Michigan’s Lock showed the faster hands in the first, but those hands were low when the Californian Gonzalez hit him with a counter right that almost put him on his backside. But his legs didn’t go rubbery and he returned the favor and then some, with a straight right. Gonzalez hit the deck. He got up immediately but took the mandatory eight. The bell rang right after, and who knows, that may well have saved him from a KO1 loss.

The lefty Lock rolled through the fifth, when Gonzalez started landing some body blows. Lock’s jabs weren’t meaningful, and too often, he loaded up, instead of taking something off, slowing it down, and upping his connect percentage.  The sixth was tight, and it looked like conditioning would separate the two men. There were some boos from the fans in the seventh, and the boxers mixed it up in response.  Lock whacked Speedy with a left that snapped his head back violently at the 40 second mark. In the eighth, Lock went mobile, and Gonzalez  followed, with mixed success. He closed out strong with body work. In the ninth, Lock roared back, after his corner perked him up. The crowd liked that the fighters were in each others’ face in the first half of the round. Lock caught Gonzalez in a corner and unloaded three clean blows, and earned himself the round, conclusively. In the tenth and final round, Lock scored a knockdown with a grazing left and a right hook , as Gonzalez tried to duck a blow, and Speedy looked woozy as he stood up. Lock banged him with a follow-up body shot, sending him to the mat, and the ref waved it off.  He rose, after a minute, and smiled, and offered Lock congrats. The end, a TKO,  came at 1:27 of the 10th.

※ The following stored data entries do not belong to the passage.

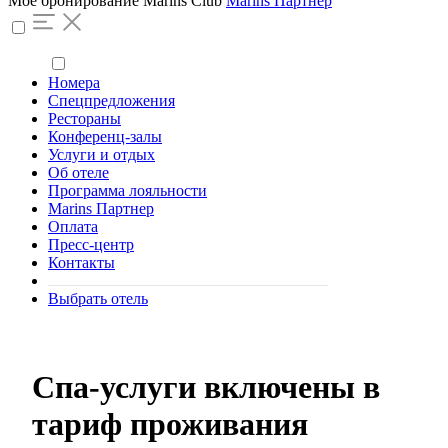
Моё бронирование
Marins Club
Marins Партнер
Номера
Спецпредложения
Рестораны
Конференц-залы
Услуги и отдых
Об отеле
Программа лояльности
Marins Партнер
Оплата
Пресс-центр
Контакты
Выбрать отель
Спа-услуги включены в
тариф проживания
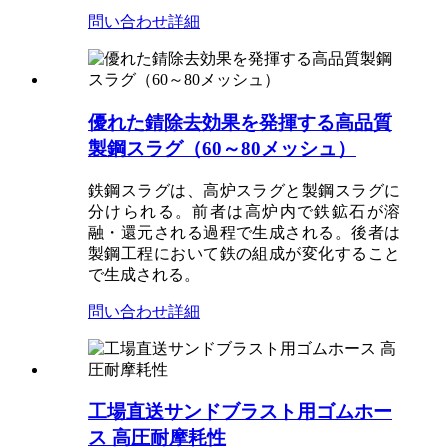
問い合わせ
詳細
優れた錆除去効果を発揮する高品質
製鋼スラグ（60～80メッシュ）
鉄鋼スラグは、高炉スラグと製鋼スラグに
分けられる。前者は高炉内で鉄鉱石が溶
融・還元される過程で生成される。後者は
製鋼工程において鉄の組成が変化すること
で生成される。
問い合わせ
詳細
工場直送サンドブラスト用ゴムホー
ス 高圧耐摩耗性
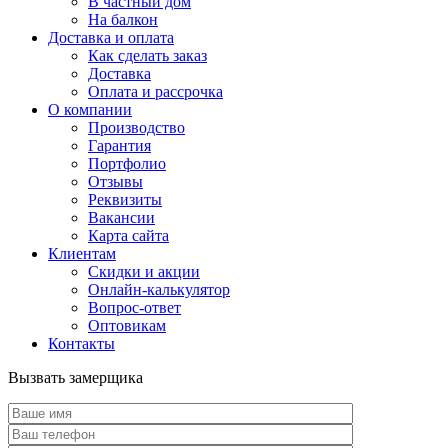
В частный дом
На балкон
Доставка и оплата
Как сделать заказ
Доставка
Оплата и рассрочка
О компании
Производство
Гарантия
Портфолио
Отзывы
Реквизиты
Вакансии
Карта сайта
Клиентам
Скидки и акции
Онлайн-калькулятор
Вопрос-ответ
Оптовикам
Контакты
Вызвать замерщика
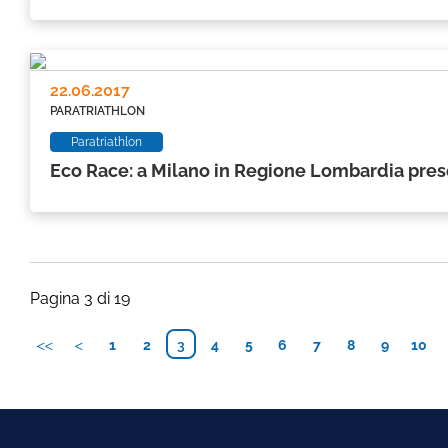
22.06.2017
PARATRIATHLON
Paratriathlon
Eco Race: a Milano in Regione Lombardia prese
Pagina 3 di 19
1
2
3
4
5
6
7
8
9
10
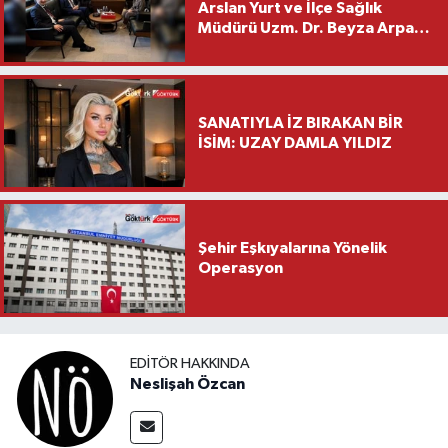
Arslan Yurt ve İlçe Sağlık
Müdürü Uzm. Dr. Beyza Arpacı
Saylar’dan Hayırlı Olsun
Ziyareti
SANATIYLA İZ BIRAKAN BİR
İSİM: UZAY DAMLA YILDIZ
Şehir Eşkıyalarına Yönelik
Operasyon
EDITÖR HAKKINDA
Neslişah Özcan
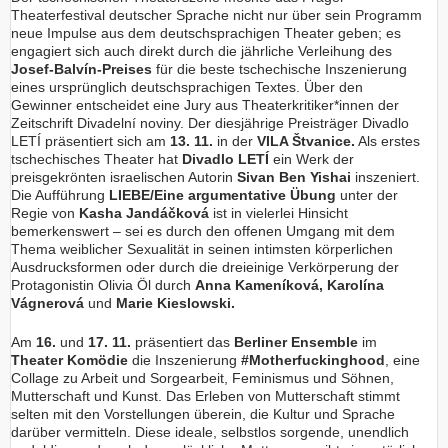
Theaterfestival deutscher Sprache nicht nur über sein Programm
neue Impulse aus dem deutschsprachigen Theater geben; es
engagiert sich auch direkt durch die jährliche Verleihung des
Josef-Balvín-Preises
für die beste tschechische Inszenierung
eines ursprünglich deutschsprachigen Textes. Über den
Gewinner entscheidet eine Jury aus Theaterkritiker*innen der
Zeitschrift Divadelní noviny. Der diesjährige Preisträger Divadlo
LETÍ präsentiert sich am
13. 11.
in der
VILA Štvanice.
Als erstes
tschechisches Theater hat
Divadlo LETÍ
ein Werk der
preisgekrönten israelischen Autorin
Sivan Ben Yishai
inszeniert.
Die Aufführung
LIEBE/Eine argumentative Übung
unter der
Regie von
Kasha Jandáčková
ist in vielerlei Hinsicht
bemerkenswert – sei es durch den offenen Umgang mit dem
Thema weiblicher Sexualität in seinen intimsten körperlichen
Ausdrucksformen oder durch die dreieinige Verkörperung der
Protagonistin Olivia Öl durch
Anna Kameníková, Karolína
Vágnerová
und
Marie Kieslowski.
Am
16.
und
17. 11.
präsentiert das
Berliner Ensemble
im
Theater Komödie
die Inszenierung
#Motherfuckinghood
, eine
Collage zu Arbeit und Sorgearbeit, Feminismus und Söhnen,
Mutterschaft und Kunst. Das Erleben von Mutterschaft stimmt
selten mit den Vorstellungen überein, die Kultur und Sprache
darüber vermitteln. Diese ideale, selbstlos sorgende, unendlich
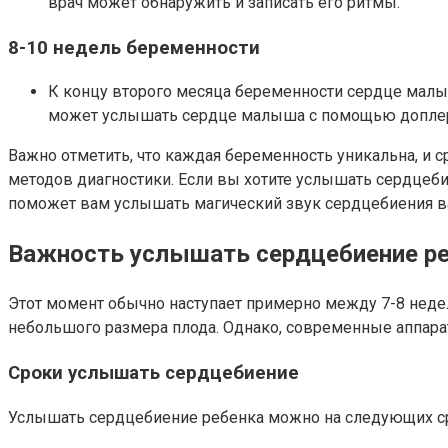
врач может обнаружить и записать его ритмы.
8-10 недель беременности
К концу второго месяца беременности сердце малыш
может услышать сердце малыша с помощью доплер
Важно отметить, что каждая беременность уникальна, и 
методов диагностики. Если вы хотите услышать сердцеби
поможет вам услышать магический звук сердцебиения ва
Важность услышать сердцебиение р
Этот момент обычно наступает примерно между 7-8 неде
небольшого размера плода. Однако, современные аппара
Сроки услышать сердцебиение
Услышать сердцебиение ребенка можно на следующих ср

Lock (18-3-1, age 32 ) weighed 127 pounds while “Speedy” Gonzalez (27-2, age 30) weighed 129 ½. He used to fight at 118 pounds, but broke his ankle and took 2005 and 2006 off, and says he has been recharged.

Lock was down in the punches landed department, 143-103, but he out-threw Gonzalez, 528-370,

In the TV opener, Vicente Escobedo (18-1) took out Cristian Favela (15-15) in a lightweight scrap. The Nacho Beristain-trained 2004 Olympian, whose sole loss was to Darling Jiminez, Escobedo has learned from that loss; he was elusive against Favela, always popping, then getting those feet moving, and getting out of range. That’s not to say Favela didn’t  get his hits in. He followed Esco doggedly for most of the bout. Esco ate a couple that half-rung his bell, in fact. The ex Olympian needs to patch a defensive hole that leaves him open to counter rights. The judges spoke, and saw Escobedo the winner, 78-74, 80-72, 80-72. Esco had the edge in punches landed, 224-175, and Atlas saw it 78-74, Esco.

SPEEDBAG Hallellujah, they did it. The riggers at Arco dimmed the house lights, so the focus was on the in ring action, as opposed to lighting up the crowd, to milk fan reaction. Smart. Others should be copycats, and follow this lead (cough cough, Showtime, HBO).

—FYI Gonzalez was overweight, but Lock agreed to let the bout go on, after Speedy agreed to fork over $350. Does that strike you as chicken feed, or what?

—Hey, do you think Money Mayweather gave Uncle Roger the $80 grand or so  that Rog lost out on when he stepped away from Steve Forbes after Floyd said he didn’t want his Uncle training the man who could upset the Oscar/Floyd rematch plans?